May 3, 2026
Default-Safe Starter Configs: The Onboarding Pattern Self-Hosted Tools Should Adopt
New users open your config file, see 200 options, and bounce. The fix isn't fewer options — it's a 5-line minimal-config template that works for 80% of cases, with the rest documented as overrides.

A new user installs your tool. Maybe it's Prefetcharr, maybe it's a media organizer, maybe it's a homelab dashboard. They open config.yml and see this:
# 247 lines later...
advanced:
cache_strategy: aggressive
cache_ttl_seconds: 86400
parallel_workers: 4
retry_jitter_ms: 250
feature_flag_x_enabled: false
...
They don't know what 90% of these do. They guess at the 10% they recognize, save, restart, and something breaks. Three days of debugging or back to the README — usually the README, then a fork off to find another tool.
The instinct of the tool author is to add MORE documentation explaining each option. The right move is the opposite: ship a five-line minimal config that works for 80% of installs, with the other 240 lines moved to "advanced overrides."
This is the pattern. It's not new — Caddy famously did it with the Caddyfile, and tools that copy the pattern reliably onboard better. But most self-hosted tools still default to "every option exposed, user picks."
What "default-safe" actually means
Three properties:
- The config file is small. Five to ten lines. Anything longer means the user has to read it.
- Every option in it has a sane default. If the user removed any line, the tool would still start (just maybe not in the most useful state for them).
- The other options are documented elsewhere. The minimal config doesn't mention them. There's a separate "advanced configuration" page that lists everything, but the new user never has to touch it.
A starter config that follows this:
# minimal_config.yml
# This is the entire config you need to start. Add other settings only
# if you hit a problem this doesn't solve.
source:
url: "https://your-source.example.com"
api_key: "${API_KEY}"
destination:
path: "/data/output"
Five lines. Every option has a default if omitted. The user knows where to start.
Why options-explosion happens
Tool authors add options in response to user requests. User A wanted to tune cache TTL. User B wanted to disable feature X. User C needed retry jitter. Each request becomes a config option. After two years there are 200 of them.
This is the right way to build a flexible tool. It's the wrong way to onboard new users. The fix isn't to remove options — it's to separate the layer the new user sees from the layer the power user customizes.
The pattern:
config.yml(default location): contains only the absolute minimumconfig.advanced.ymlor a doc page: lists every available option with its default- The runtime merges both: minimal config wins where set; everything else uses defaults
The new user touches only the minimal file. The power user copies relevant overrides into their own config. Nobody is staring at 240 lines of options they don't recognize.
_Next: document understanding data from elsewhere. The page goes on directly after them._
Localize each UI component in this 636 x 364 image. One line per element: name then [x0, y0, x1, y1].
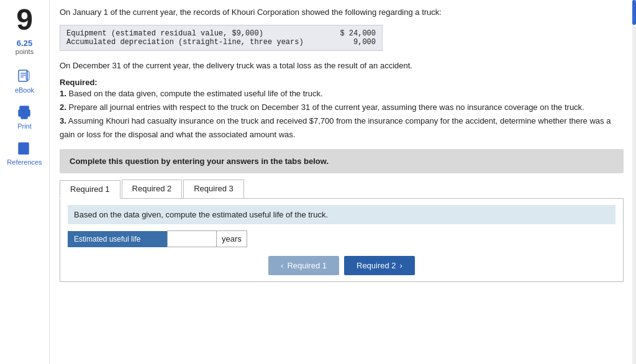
question-number: 9 — [16, 5, 33, 35]
ebook-icon — [16, 68, 33, 85]
sidebar-item-references[interactable]: References — [7, 140, 42, 166]
nav-buttons: ‹ Required 1 Required 2 › — [68, 256, 616, 275]
required-item-1: 1. Based on the data given, compute the … — [60, 87, 624, 101]
equipment-row-2: Accumulated depreciation (straight-line,… — [66, 38, 376, 47]
required-label: Required: — [60, 78, 98, 87]
req-text-2: Prepare all journal entries with respect… — [68, 102, 584, 112]
print-icon — [16, 104, 33, 121]
svg-rect-7 — [21, 114, 27, 119]
main-content: On January 1 of the current year, the re… — [50, 0, 636, 364]
tab-content: Based on the data given, compute the est… — [60, 199, 624, 282]
sidebar-item-ebook[interactable]: eBook — [15, 68, 34, 94]
prev-button-label: Required 1 — [287, 261, 327, 270]
equipment-row-1: Equipment (estimated residual value, $9,… — [66, 29, 376, 38]
scrollbar[interactable] — [632, 0, 636, 364]
next-button-label: Required 2 — [357, 261, 396, 270]
req-num-2: 2. — [60, 102, 66, 112]
required-section: Required: 1. Based on the data given, co… — [60, 78, 624, 142]
tab-description: Based on the data given, compute the est… — [68, 205, 616, 224]
tab-required-2[interactable]: Required 2 — [122, 180, 183, 198]
intro-text: On January 1 of the current year, the re… — [60, 6, 624, 19]
req-text-3: Assuming Khouri had casualty insurance o… — [60, 116, 611, 139]
tab-3-label: Required 3 — [194, 184, 234, 193]
accident-text: On December 31 of the current year, the … — [60, 60, 624, 72]
req-num-3: 3. — [60, 116, 66, 125]
useful-life-row: Estimated useful life years — [68, 230, 616, 247]
tab-required-3[interactable]: Required 3 — [183, 180, 244, 198]
ebook-label: eBook — [15, 86, 34, 94]
references-label: References — [7, 158, 42, 166]
next-arrow-icon: › — [400, 261, 402, 270]
required-items: 1. Based on the data given, compute the … — [60, 87, 624, 142]
equipment-table: Equipment (estimated residual value, $9,… — [60, 25, 383, 51]
prev-button[interactable]: ‹ Required 1 — [268, 256, 339, 275]
points-value: 6.25 — [17, 39, 32, 48]
sidebar-item-print[interactable]: Print — [16, 104, 33, 130]
tab-1-label: Required 1 — [70, 184, 110, 194]
equipment-row2-label: Accumulated depreciation (straight-line,… — [66, 38, 304, 47]
equipment-row1-label: Equipment (estimated residual value, $9,… — [66, 29, 263, 38]
req-num-1: 1. — [60, 89, 66, 98]
complete-box: Complete this question by entering your … — [60, 149, 624, 173]
useful-life-unit: years — [217, 230, 247, 247]
complete-box-text: Complete this question by entering your … — [70, 157, 329, 166]
useful-life-label: Estimated useful life — [68, 231, 167, 247]
sidebar-navigation: eBook Print — [7, 68, 42, 166]
svg-point-8 — [27, 112, 29, 113]
next-button[interactable]: Required 2 › — [344, 256, 415, 275]
useful-life-input[interactable] — [167, 230, 217, 247]
references-icon — [16, 140, 33, 157]
tabs-container: Required 1 Required 2 Required 3 — [60, 180, 624, 199]
prev-arrow-icon: ‹ — [281, 261, 283, 270]
req-text-1: Based on the data given, compute the est… — [68, 89, 322, 98]
sidebar: 9 6.25 points eBook — [0, 0, 50, 364]
points-label: points — [16, 48, 34, 55]
print-label: Print — [17, 122, 32, 130]
equipment-row1-value: $ 24,000 — [340, 29, 376, 38]
tab-2-label: Required 2 — [132, 184, 172, 193]
required-item-2: 2. Prepare all journal entries with resp… — [60, 101, 624, 114]
required-item-3: 3. Assuming Khouri had casualty insuranc… — [60, 114, 624, 142]
scrollbar-thumb[interactable] — [632, 0, 636, 25]
equipment-row2-value: 9,000 — [353, 38, 376, 47]
tab-required-1[interactable]: Required 1 — [60, 180, 120, 199]
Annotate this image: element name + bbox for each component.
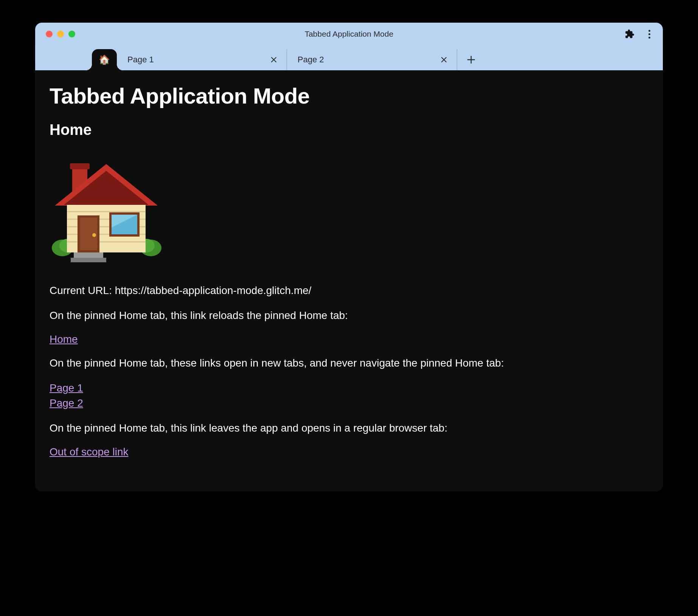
close-icon[interactable] (439, 54, 449, 65)
tab-page-1[interactable]: Page 1 (117, 49, 287, 70)
window-actions (624, 29, 655, 39)
traffic-lights (35, 23, 75, 45)
kebab-menu-button[interactable] (644, 29, 655, 39)
link-page-1[interactable]: Page 1 (50, 381, 648, 395)
house-icon (50, 152, 163, 265)
link-group-pages: Page 1 Page 2 (50, 381, 648, 410)
tabstrip: 🏠 Page 1 Page 2 (35, 45, 663, 70)
svg-rect-20 (74, 252, 103, 258)
tab-pinned-home[interactable]: 🏠 (92, 49, 117, 70)
window-maximize-button[interactable] (68, 31, 75, 37)
tab-label: Page 2 (298, 55, 324, 65)
paragraph-outofscope: On the pinned Home tab, this link leaves… (50, 421, 648, 435)
link-page-2[interactable]: Page 2 (50, 396, 648, 410)
titlebar-top: Tabbed Application Mode (35, 23, 663, 45)
app-window: Tabbed Application Mode 🏠 Page 1 (35, 23, 663, 491)
window-title: Tabbed Application Mode (305, 29, 394, 39)
link-out-of-scope[interactable]: Out of scope link (50, 446, 648, 458)
svg-rect-5 (70, 163, 90, 169)
window-minimize-button[interactable] (57, 31, 64, 37)
window-close-button[interactable] (46, 31, 53, 37)
extensions-icon[interactable] (624, 29, 635, 39)
svg-rect-21 (71, 258, 106, 262)
close-icon[interactable] (268, 54, 279, 65)
current-url-text: Current URL: https://tabbed-application-… (50, 283, 648, 298)
paragraph-reload: On the pinned Home tab, this link reload… (50, 308, 648, 323)
titlebar: Tabbed Application Mode 🏠 Page 1 (35, 23, 663, 70)
paragraph-newtabs: On the pinned Home tab, these links open… (50, 356, 648, 370)
page-subtitle: Home (50, 121, 648, 138)
new-tab-button[interactable] (462, 50, 481, 69)
link-home[interactable]: Home (50, 333, 648, 345)
tab-label: Page 1 (127, 55, 154, 65)
svg-point-16 (92, 233, 96, 237)
page-content: Tabbed Application Mode Home (35, 70, 663, 491)
house-icon: 🏠 (99, 55, 110, 64)
page-title: Tabbed Application Mode (50, 83, 648, 108)
tab-page-2[interactable]: Page 2 (287, 49, 457, 70)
A worked example: from 247 lines to 5
Imagine a tool whose config.yml.example currently looks like this:
# 247 lines of options, each with a comment explaining what it does
# and which platforms it's relevant to and when to override it
Refactor:
Option A: Minimal default config the user actually edits
# Start here. Set the two things below, save, restart. Done.
source:
url: "https://example.com"
api_key: "${YOUR_API_KEY}"
Option B: A separate advanced reference
# advanced.yml — every available option with its default value.
# Copy any line into your config.yml to override.
cache_strategy: aggressive
cache_ttl_seconds: 86400
parallel_workers: 4
# ... etc
The new user opens config.yml, edits two lines, runs the tool. If something breaks, they go to advanced.yml, find the relevant override, copy it. The cognitive load on day one drops 95%.
The 80/20 trick
How do you know which options belong in the minimal config? Look at what your existing power users actually override. The top 5 most-overridden settings probably should be in the minimal config; everything below that is advanced.
Telemetry helps. So does scrolling through Discord/forum threads and counting "how do I set X?" questions. The X with the most questions is the X that belongs in the minimal config.
Most tools find that 2-3 settings cover 80% of installs. That's the minimal config. The rest is documented but not enforced.
What this means for your tool
If your config file is over 20 lines and every line is uncommented, the next person to install your tool will bounce. Fix it before adding any new feature. The retention win compounds.
The harder version of this principle: most tools that get adopted don't have better features than the alternatives. They have easier first hour. Five-minute installs beat ten-feature installs nine times out of ten.
The minimal-config-first pattern isn't fancy — it's just admitting that your tool's onboarding cost is part of its product, and shipping accordingly.